In the second issue, an article about the proposed Shoreham Nuclear Power Plant by Lorna Salzman summed up most of the arguments that would be used over the following fifteen years in the successful campaign to forestall and ultimately thwart the plant's operation. The environment was a major theme, including Eric Salzman's in-depth coverage of "Mysteries of the Mycelium" and ongoing discussions of whether local snapping turtles (a/k/a "toropes") should be exterminated or celebrated.

The paper did not survive a lawsuit brought by a member of the East Quogue Taxpayers Association, who objected to being characterized as "the Wicked Witch of the East," and declined to accept an apology or negotiate an affordable settlement.

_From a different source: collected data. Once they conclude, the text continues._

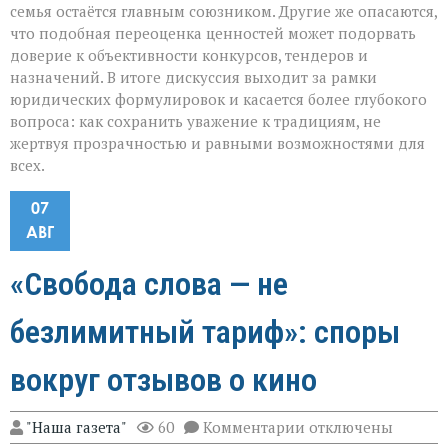
семья остаётся главным союзником. Другие же опасаются,
что подобная переоценка ценностей может подорвать
доверие к объективности конкурсов, тендеров и
назначений. В итоге дискуссия выходит за рамки
юридических формулировок и касается более глубокого
вопроса: как сохранить уважение к традициям, не
жертвуя прозрачностью и равными возможностями для
всех.
07
АВГ
«Свобода слова — не
безлимитный тариф»: споры
вокруг отзывов о кино
к
"Наша газета"
60
Комментарии
отключены
записи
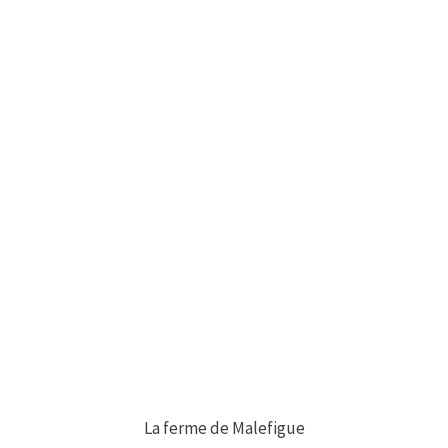
La ferme de Malefigue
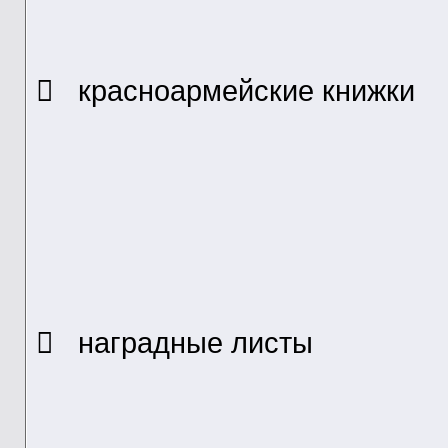
 красноармейские книжки
 наградные листы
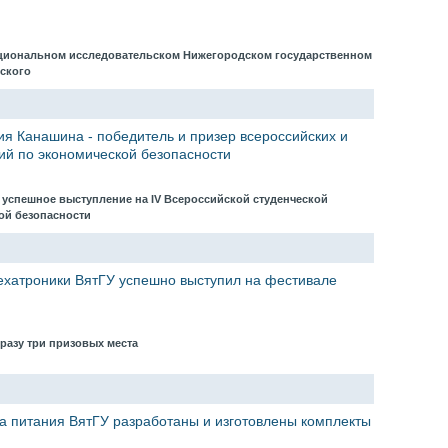
ациональном исследовательском Нижегородском государственном
вского
ия Канашина - победитель и призер всероссийских и
ий по экономической безопасности
 успешное выступление на IV Всероссийской студенческой
ой безопасности
ехатроники ВятГУ успешно выступил на фестивале
сразу три призовых места
а питания ВятГУ разработаны и изготовлены комплекты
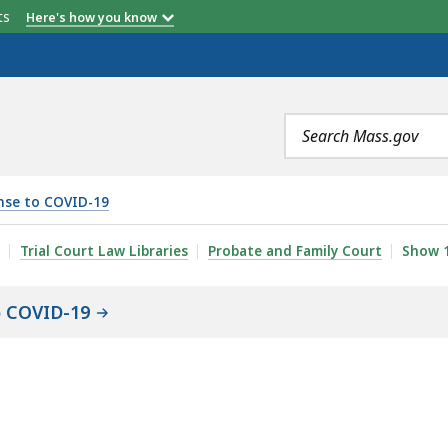
etts
Here's how you know
Search
terms
nse to COVID-19
АМЕНТА СУДА ПО НАСЛЕДСТВУ И СЕМЕЙНЫМ ДЕЛАМ ШТ
Trial Court Law Libraries
Probate and Family Court
Show
o COVID-19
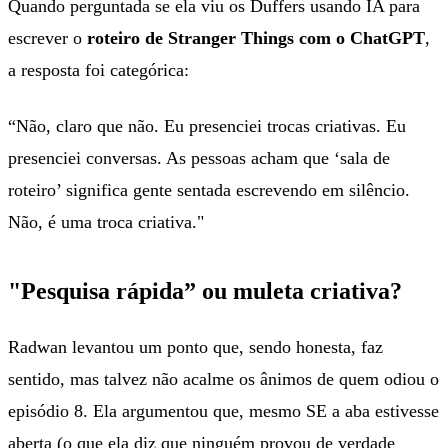
Quando perguntada se ela viu os Duffers usando IA para
escrever o
roteiro de Stranger Things com o ChatGPT
,
a resposta foi categórica:
“Não, claro que não. Eu presenciei trocas criativas. Eu
presenciei conversas. As pessoas acham que ‘sala de
roteiro’ significa gente sentada escrevendo em silêncio.
Não, é uma troca criativa."
"Pesquisa rápida” ou muleta criativa?
Radwan levantou um ponto que, sendo honesta, faz
sentido, mas talvez não acalme os ânimos de quem odiou o
episódio 8. Ela argumentou que, mesmo SE a aba estivesse
aberta (o que ela diz que ninguém provou de verdade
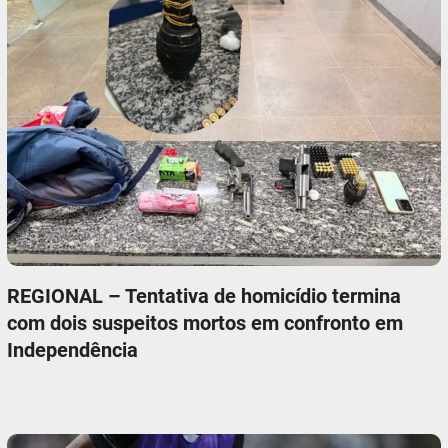
REGIONAL – Tentativa de homicídio termina
com dois suspeitos mortos em confronto em
Independência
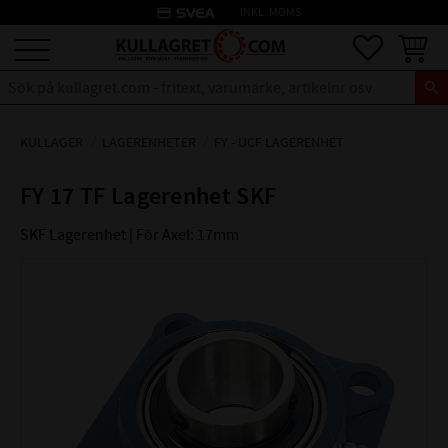
credit_card
INKL. MOMS
Meny
Favoriter
Kundva
KULLAGER
LAGERENHETER
FY - UCF LAGERENHET
FY 17 TF Lagerenhet SKF
SKF Lagerenhet | För Axel: 17mm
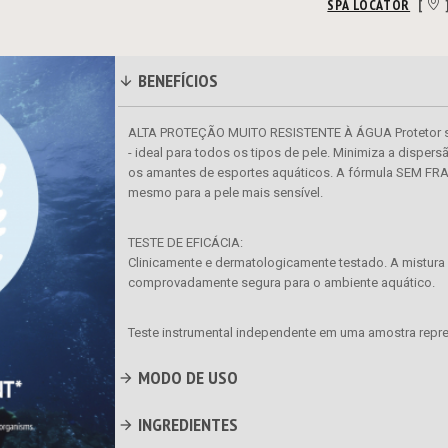
SPA LOCATOR
[
BENEFÍCIOS
ALTA PROTEÇÃO MUITO RESISTENTE À ÁGUA Protetor sol
- ideal para todos os tipos de pele. Minimiza a dispersã
os amantes de esportes aquáticos. A fórmula SEM FR
mesmo para a pele mais sensível.
TESTE DE EFICÁCIA:
Clinicamente e dermatologicamente testado. A mistura de
comprovadamente segura para o ambiente aquático.
Teste instrumental independente em uma amostra repre
MODO DE USO
INGREDIENTES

== Former staff's later activities ==
James L. Dudley moved on to a job at Forbes magazine, and later edited newsletters promoting obscure gold mining companies. Van Howell later founded the East End Independent (Karl Grossman, editor) and The Long Island Foghorn, while working as a labor organizer, freelance illustrator (for real newspapers), and self-employed philosopher. Dean Speir is still writing, having enjoyed a career as a movie reviewer and later a firearms journalist. C. L. Moss, whose bill-collecting prowess kept the paper mildly profitable, was convicted of murder in the 1970s.

== Archives ==
In 2006, microform copies of the Moniebogue Press were in the collections of sixty-one university libraries in North America, and at the National Library of Australia.